Cross-Platform Video Person ReID: A New Benchmark Dataset and Adaptation Approach
This addresses the challenge of identifying persons across ground and aerial platforms, which is incremental as it builds on existing video ReID methods with a new dataset and adaptation approach.
The authors tackled the problem of cross-platform video person re-identification by constructing the first large-scale Ground-to-Aerial video dataset (G2A-VReID) with 185,907 images and 5,576 tracklets, and proposed a method using CLIP and adapters that achieved superior results on existing and new datasets.
In this paper, we construct a large-scale benchmark dataset for Ground-to-Aerial Video-based person Re-Identification, named G2A-VReID, which comprises 185,907 images and 5,576 tracklets, featuring 2,788 distinct identities.
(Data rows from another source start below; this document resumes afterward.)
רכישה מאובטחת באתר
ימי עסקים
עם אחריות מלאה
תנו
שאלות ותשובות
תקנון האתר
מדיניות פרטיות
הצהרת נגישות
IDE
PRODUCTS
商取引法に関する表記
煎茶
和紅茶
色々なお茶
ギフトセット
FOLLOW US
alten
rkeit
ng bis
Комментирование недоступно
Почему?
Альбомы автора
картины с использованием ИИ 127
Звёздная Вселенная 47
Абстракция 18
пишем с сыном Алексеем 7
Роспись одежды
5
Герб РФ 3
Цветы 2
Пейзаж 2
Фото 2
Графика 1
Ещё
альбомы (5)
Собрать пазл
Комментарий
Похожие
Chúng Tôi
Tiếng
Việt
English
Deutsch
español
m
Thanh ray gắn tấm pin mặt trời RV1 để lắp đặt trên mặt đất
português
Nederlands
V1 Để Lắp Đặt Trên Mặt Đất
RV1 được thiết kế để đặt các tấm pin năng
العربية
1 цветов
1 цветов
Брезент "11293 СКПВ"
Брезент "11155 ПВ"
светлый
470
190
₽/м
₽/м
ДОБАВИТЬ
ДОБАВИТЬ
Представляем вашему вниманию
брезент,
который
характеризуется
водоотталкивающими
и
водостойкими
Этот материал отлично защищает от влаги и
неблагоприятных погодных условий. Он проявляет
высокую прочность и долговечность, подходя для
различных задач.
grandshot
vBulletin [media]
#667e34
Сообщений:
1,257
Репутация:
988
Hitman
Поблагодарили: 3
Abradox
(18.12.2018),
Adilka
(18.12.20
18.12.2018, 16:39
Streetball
To our knowledge, this is the first dataset for video ReID under Ground-to-Aerial scenarios. G2A-VReID dataset has the following characteristics: 1) Drastic view changes; 2) Large number of annotated identities; 3) Rich outdoor scenarios; 4) Huge difference in resolution. Additionally, we propose a new benchmark approach for cross-platform ReID by transforming the cross-platform visual alignment problem into visual-semantic alignment through vision-language model (i.e., CLIP) and applying a parameter-efficient Video Set-Level-Adapter module to adapt image-based foundation model to video ReID tasks, termed VSLA-CLIP. Besides, to further reduce the great discrepancy across the platforms, we also devise the platform-bridge prompts for efficient visual feature alignment. Extensive experiments demonstrate the superiority of the proposed method on all existing video ReID datasets and our proposed G2A-VReID dataset.